Bet you came close to pressing the ‘Abort’ button. Yeah, oh boy so awfully close. Sometimes horrible calamities like this can be morbidly fascinating though, like you can’t quite believe what your eyes are seeing. 

Anything good about it? Well I did quite like the music score by Stanley Myers (who would later work on The Deer Hunter, of all things), an orchestral score which seemed to have a gentle, sweet, almost timeless life of its own within the film. It was the best thing about the film, for me. That music, and the frankly bizarre alien-world London of so long ago proved quite entertaining, but the latter’s true of any film of that era, its like some other world now, and quite oddly mesmerising. 

A Severed Head is on the Talking Pictures schedules should you feel the urge to hunt it down.

 

 

The League of Gentlemen (1960)

league2Major Race, looking at a portrait on the wall: Is that your wife?

Lt.Col. Hyde: Yes.

Major Race:  Is she dead?

Lt.Col.Hyde: No, no. I regret to say the bitch is still going strong.

Somebody get Guy Ritchie on the phone. While I’m much averse to remakes/reboots etc, this is a film just begging for a modern-day remake with an A-list of Brit actors and Guy Ritchie’s crime-comedy skillset at the helm. I can hear the ‘ker-ching’ of the box-office cash registers. Just take my money, dammit. What? It won’t sell overseas? Whats Chinese for… oh, never mind.

Even for a film made in the late 1950s, this film has something of a modern-day wit and sensibility. The brilliant cast chews up the dialogue with gusto, and indeed, what a cast: Jack Hawkins, Nigel Patrick, Roger Livesay, Richard Attenborough, Bryan Forbes and even Oliver Reed in perhaps one of the most ill-judged cameos ever, a briefest of moments that likely haunted him for years, it’s so awkward and camp.
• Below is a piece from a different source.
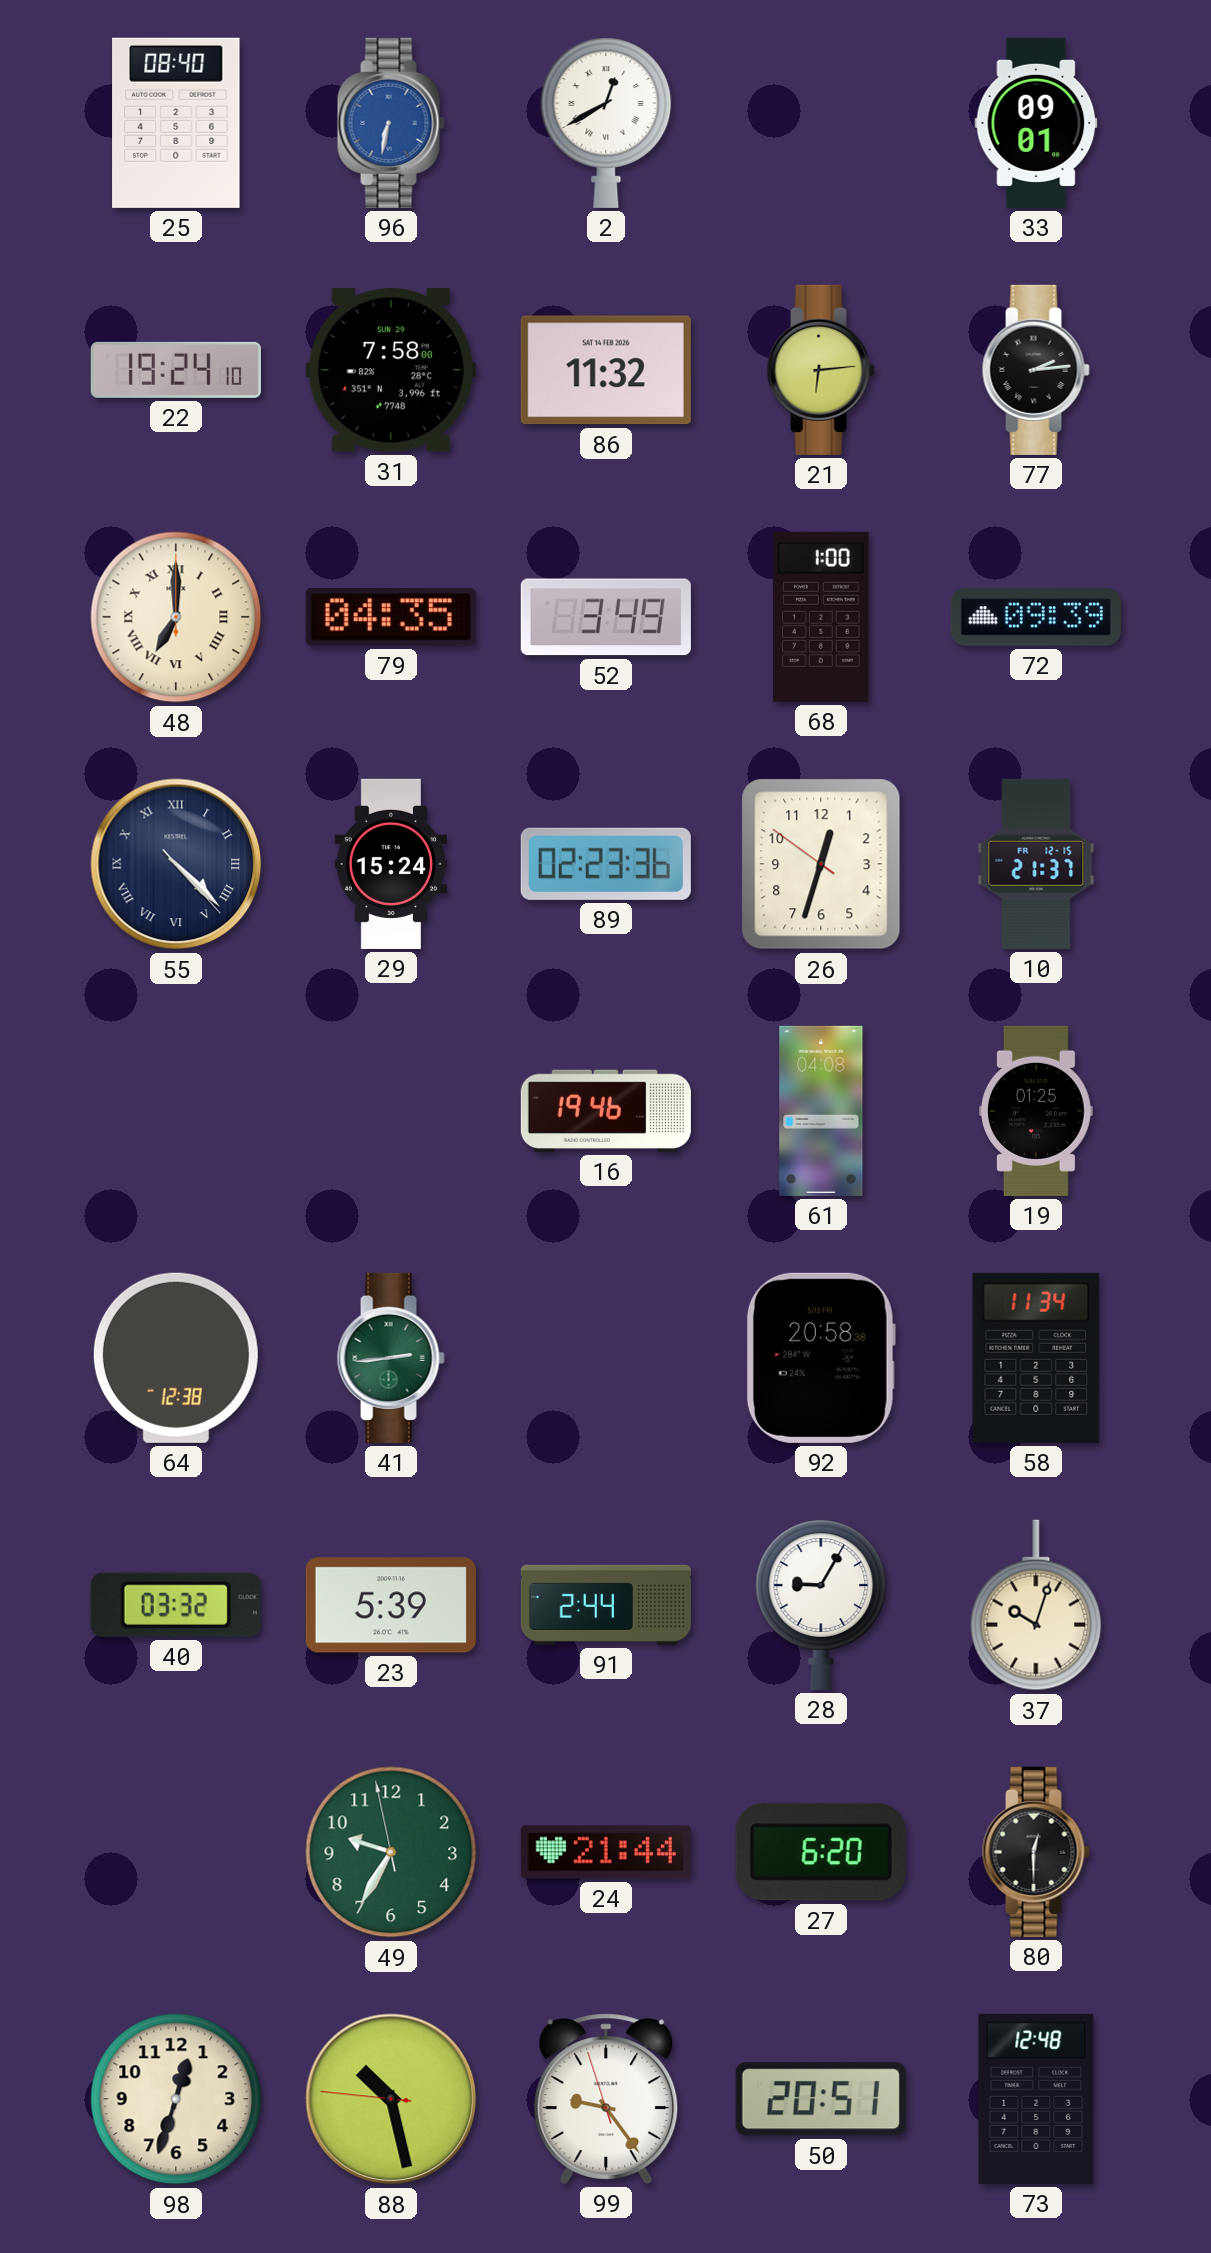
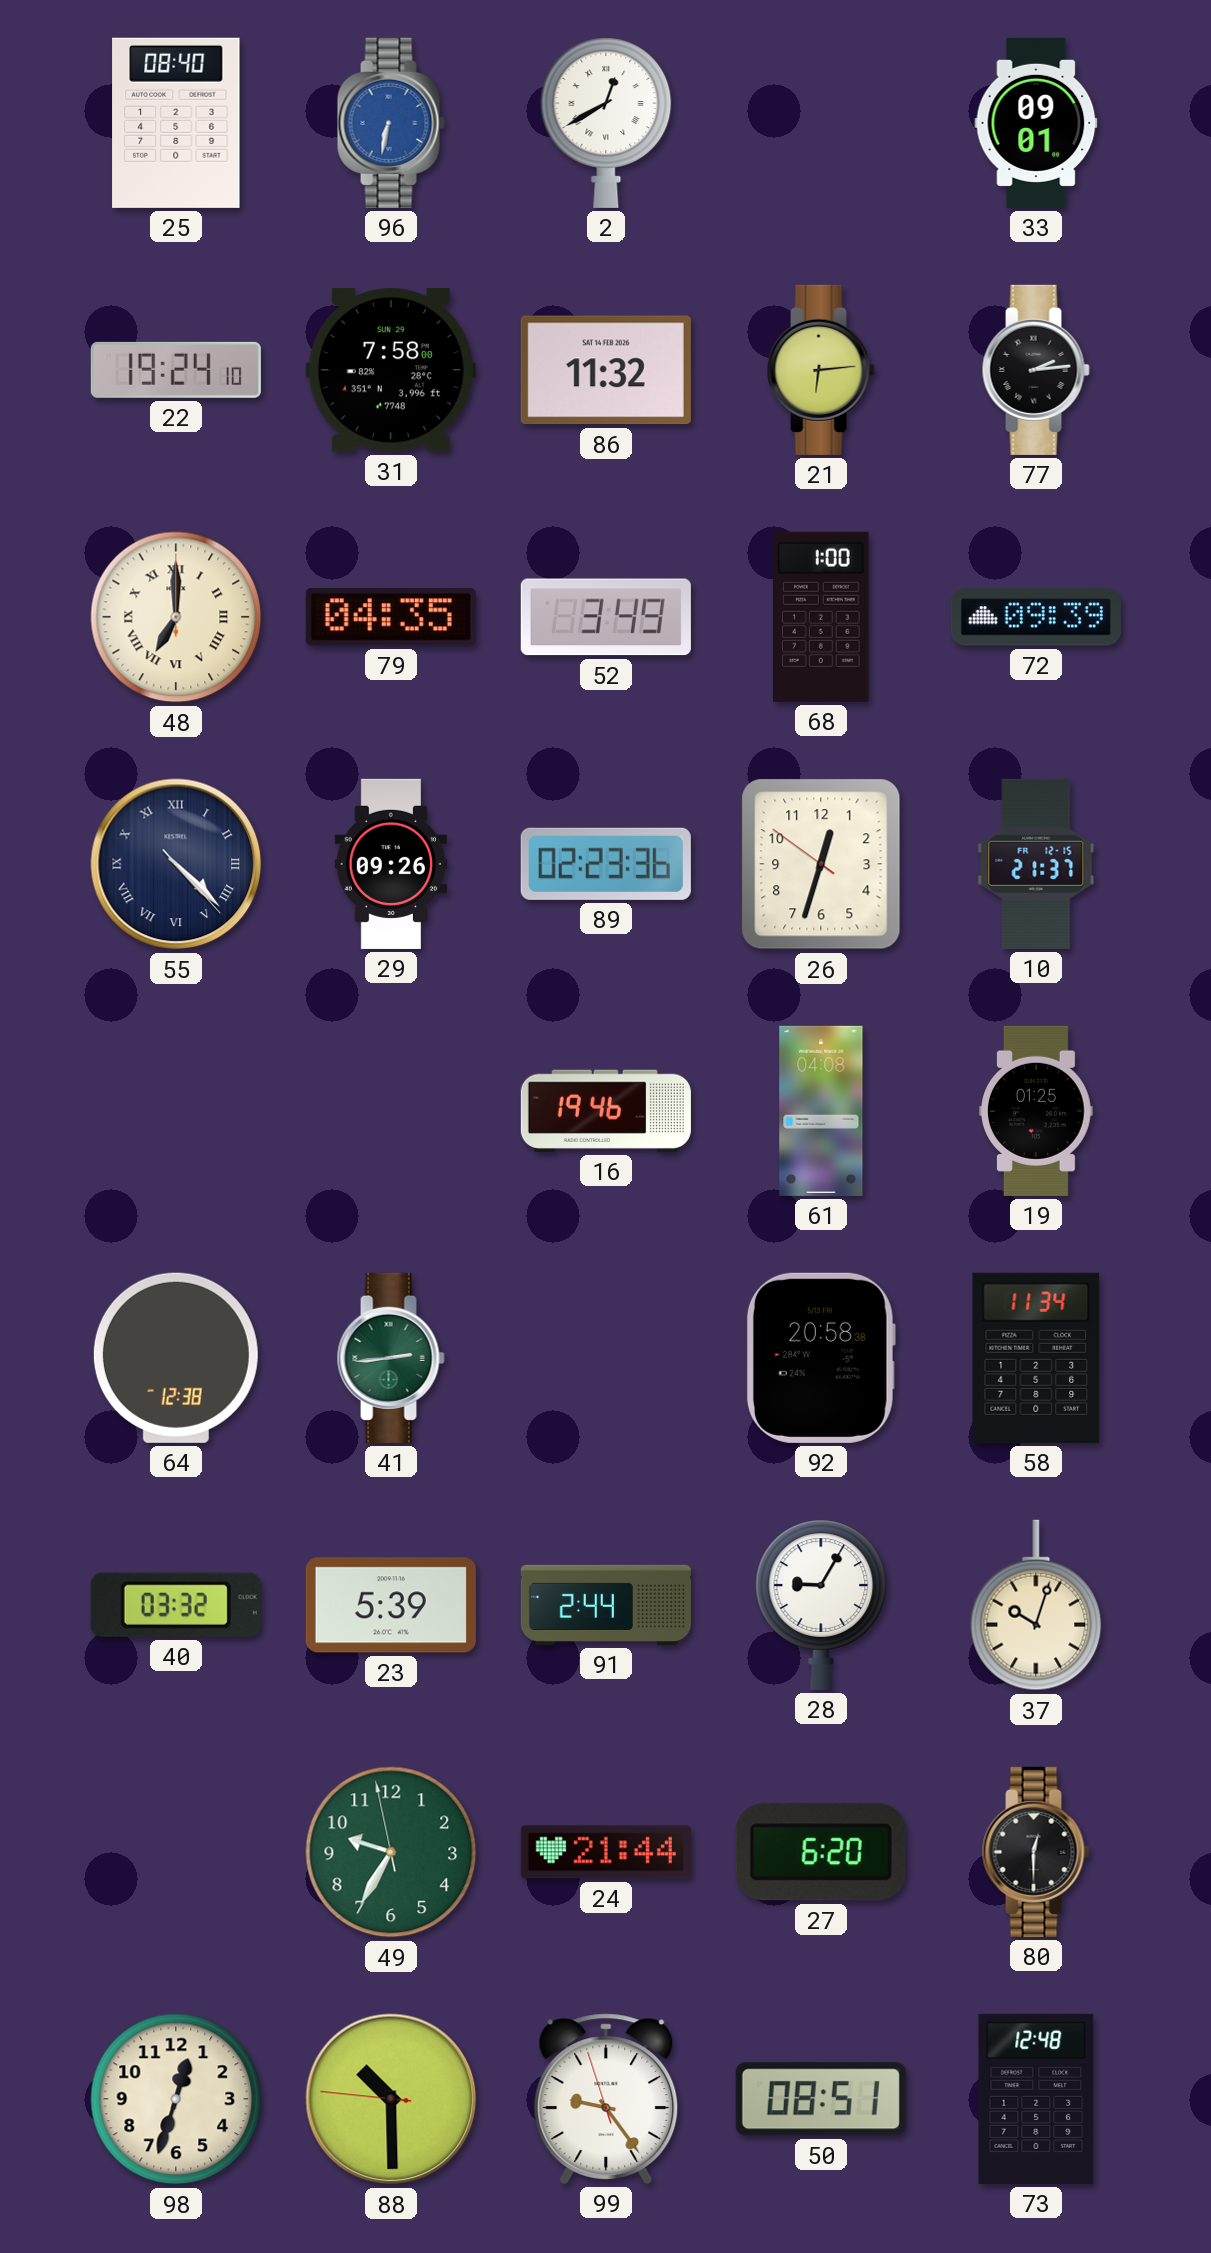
29: 15:24 -> 09:26
88: 10:27 -> 10:29
50: 20:51 -> 08:51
A reminder that even the biggest of movie stars need to put food on the table before stardom calls.

The story is a boys-own adventure by way of a sojourn in the world of noir:  Colonel Hyde (Jack Hawkins), having suffered enforced redundancy from his beloved army, recruits seven other dissatisfied ex-servicemen for a bank robbery.  Each of his carefully-chosen recruits are experts in their particular field, forced out of the service and each with shady backgrounds and need for money.  Hyde reasons that only a crack team with military discipline and training can pull off the daring heist that he has in mind. Naturally there are twists and turns and tense moments, and the film dates from a period when crime really wasn’t seen to pay, so you can guess how things end up, but its a cracking yarn well-told, and quite daring, I think, for its time in how it tackles topics like bad marriages, promiscuous wives and hidden homosexuality.

A surprising treat and a cracking entirely British film the likes of which we don’t see anymore. Not unless Guy Ritchie picks up the phone, that is…

league1

*The League of Gentlemen is currently doing the rounds on the Talking Pictures channel available on Freeview, Sky, Virgin media etc. and is well worth looking out for.